__Task__.
Below are records to transcribe in full and unchanged; omit every picture.

============

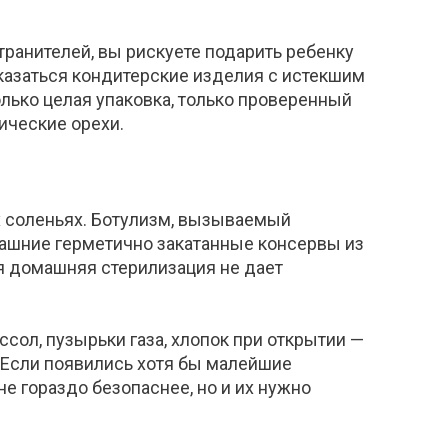
транител
ей, вы рискуете подарить ребенку
казаться кондитерские изделия с истекшим
олько целая упаковка, только проверенный
ические орехи.
 соленьях. Ботулизм, вызываемый
омашние герметично закатанные консервы из
ая домашняя стерилизация не дает
ссол, пузырьки газа, хлопок при открытии —
. Если появились хотя бы малейшие
 гораздо безопаснее, но и их нужно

============

__Written solution__.
транител
ей, вы рискуете подарить ребенку
казаться кондитерские изделия с истекшим
олько целая упаковка, только проверенный
ические орехи.
 соленьях. Ботулизм, вызываемый
омашние герметично закатанные консервы из
ая домашняя стерилизация не дает
ссол, пузырьки газа, хлопок при открытии —
. Если появились хотя бы малейшие
 гораздо безопаснее, но и их нужно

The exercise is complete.